Mulut Rea kali ini terkatup rapat. Diaz membalik kalimat itu padanya. Suasana mendadak dipenuhi keheningan. Tiba-tiba saja suara mereka tertelan kembali dengan alasan Diaz yang terdengar meyakinkan. Membuat mereka hanya saling pandang tanpa kata,
Sedangkan Diaz, pria itu menundukkan wajah. Tak lupa memasang wajah muram dan memastikan Rea melihat ekspresi itu, sebelum ia benar-benar menunduk letih.
"Apa kau serius ingin menikah dengannya?" Darius akhirnya memecah kesunyian yang tercipta di ruang keluarga itu.
Diaz mendongak menatap Darius dan mengangguk sebagai jawaban. Memastikan papanya memperhatikan harapan di manik matanya. Harapan yang lainnya.

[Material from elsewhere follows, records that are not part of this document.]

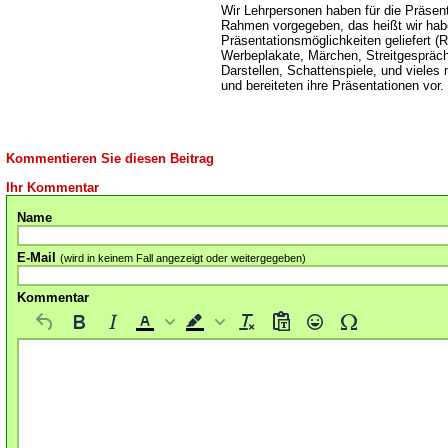
Wir Lehrpersonen haben für die Präsen
Rahmen vorgegeben, das heißt wir hab
Präsentationsmöglichkeiten geliefert (R
Werbeplakate, Märchen, Streitgespräc
Darstellen, Schattenspiele, und vieles 
und bereiteten ihre Präsentationen vor.
Kommentieren Sie diesen Beitrag
Ihr Kommentar
Name
E-Mail
(wird in keinem Fall angezeigt oder weitergegeben)
Kommentar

"Bagaimana kalau setelah menikah kau tetap tak bisa berubah menjadi dewasa?"
"Kita tak akan pernah tahu hasilnya jika belum mencoba, bukan?"
Semua kembali diam. Masih tak menunjukkan persetujuaan untuk Diaz. Keheningan itu sempat bertahan hingga ke detik lima belas. Saat Diaz bersandar lemas ke punggung sofa dan berkata, "Baiklah, kalau kalian tidak setuju. Diaz tidak akan menikahi Kinan, kalau itu yang kalian inginkan."

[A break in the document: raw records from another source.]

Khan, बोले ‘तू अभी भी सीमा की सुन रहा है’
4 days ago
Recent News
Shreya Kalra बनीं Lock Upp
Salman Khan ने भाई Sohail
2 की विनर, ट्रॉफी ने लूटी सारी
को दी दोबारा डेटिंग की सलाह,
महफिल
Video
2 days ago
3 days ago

Rea tak mungkin bisa mengabaikan tatapan kecewa yang terpancar di mata Diaz. Tak sampai hati melihat kekecewaan Diaz yang terasa seperti menampar wajahnya.
Sejak dulu, ialah yang menginginkan Diaz berubah. Lalu sekarang, setelah Diaz bertekad ingin berubah, malah....
"Baiklah, mama setuju," ucap Rea akhirnya. Tak bisa menahan diri meluncurkan kata-kata persetujuan yang diminta putranya.
Diaz menoleh. Ia sudah menyangka akhir keputusan yang akan diambil mama tersayangnya. Mengabaikan gerakan tak nyaman Adam dan Senja di seberang sana, ia menghampiri Rea dan memeluk tubuh mungil itu. Mencium pipi Rea di sisi kanan dan kiri dua kali.
"Aktingmu berlebihan, Diaz." Darius mendorong Diaz menjauh, mencoba memisahkan Rea dari pelukan putranya. Walaupun hanya sekejap saja, ia sempat terkejut dengan keputusan Rea. Lagi pula, jika istrinya sudah bertitah. Apalah daya semua orang di keluarga ini.
"Dan mama ingin kau tak main-main dengan semua ini," pesan Rea untuk terakhir kalinya.
Diaz tak menjawab, tak juga mengangguk, karena sejujurnya ia tak bisa menjanjikan hal itu.
Matanya menatap Senja. Memaku pandangan wanita itu dengan seringai tipis yang samar.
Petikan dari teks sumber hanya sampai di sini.